The French government has launched an anti-bedbug campaign on February 20 and also a dedicated website with a hotline emergency number to prevent infestation. The website provides strict measures to prevent the spread of the small, flattened insects which have settled in homes and hotels to feed on human blood. According to international media reports, the bedbugs had disappeared from France in the 1950s, however, the insects have made a resurgence.
The France government has warned people on the webpage saying, 'we all can be affected'. The website also mentions that these parasites prefer to survive and multiply in dark areas meaning the corners of the sofas and beds are at high risk. The bedbugs, also known as Cimex Lectularius, can bite up to 90 times in a single night, leaving sores similar to mosquito bites.

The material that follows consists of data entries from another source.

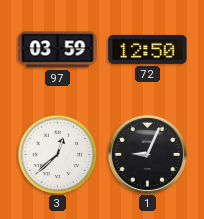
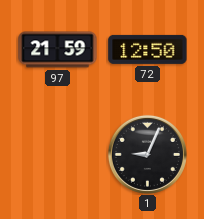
97: 03:59 -> 21:59
3: 12:38 -> none
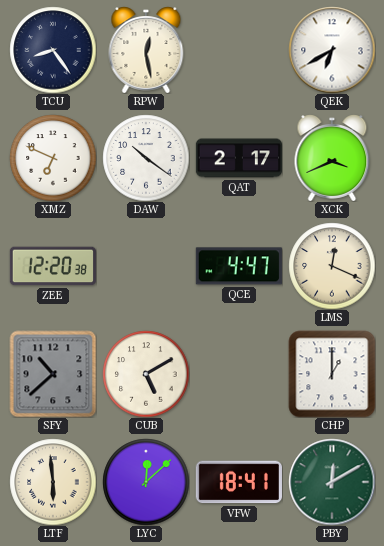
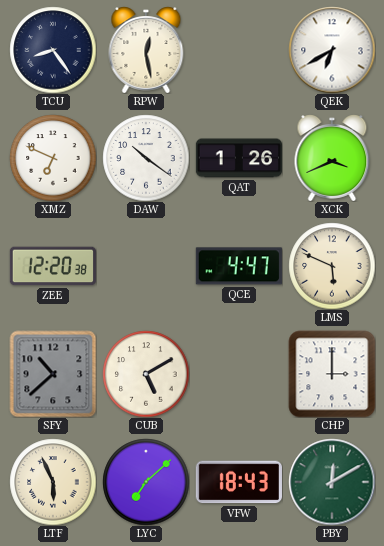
QAT: 2:17 -> 1:26
LMS: 12:19 -> 5:49
CHP: 1:00 -> 3:00
LTF: 5:59 -> 5:56
LYC: 12:08 -> 7:08
VFW: 18:41 -> 18:43
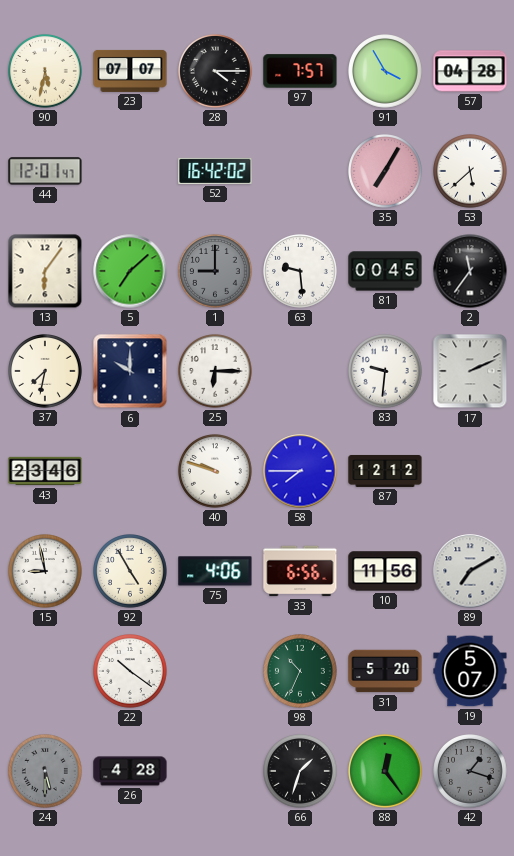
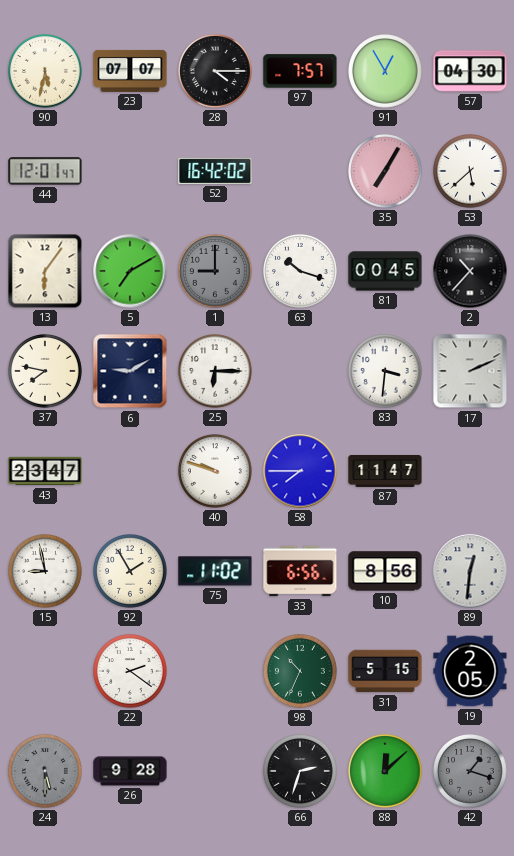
91: 3:55 -> 12:55
57: 04:28 -> 04:30
5: 7:08 -> 7:10
63: 9:29 -> 10:18
2: 11:36 -> 10:37
37: 7:32 -> 7:47
6: 10:00 -> 9:10
83: 9:31 -> 3:31
43: 23:46 -> 23:47
87: 12:12 -> 11:47
92: 4:55 -> 1:55
75: 4:06 -> 11:02
10: 11:56 -> 8:56
89: 7:10 -> 12:31
22: 10:21 -> 2:21
31: 5:20 -> 5:15
19: 5:07 -> 2:05
26: 4:28 -> 9:28
66: 1:33 -> 2:33
88: 12:24 -> 12:08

According to the website, international travel and increasing resistance to insecticides are to blame for the bedbugs resurgence. Furthermore, the website advises hotel guests to store their luggage on racks rather than on the floor and to check bed, mattress and other dark areas before using them. The authorities have also advised washing clothes in hot water, or heating non-washable items in a tumble dryer.
As per reports, the extermination experts in Paris said that four lakh addresses including hotels, apartments and houses were treated in 2018. It is believed that due to the banning of potent poisons the bedbugs revived and in the late 1990s, they were also thriving in New York. Another outbreak in US, back in 2010, led to them invading high-end apartment buildings, hotels and even clothing stores like the lingerie outlet Victoria's Secret.
The insects cost billions of dollars annually to exterminate by businesses and homeowners and a study also found that the bed bugs had become resistant to pesticides. Another study further suggests that the insects sought out human scents and snuggled up in worn clothes before tagging along. The bedbugs hide in linen by day and come out at night to bite people, leaving red, itchy soars, however, they do not transmit any disease.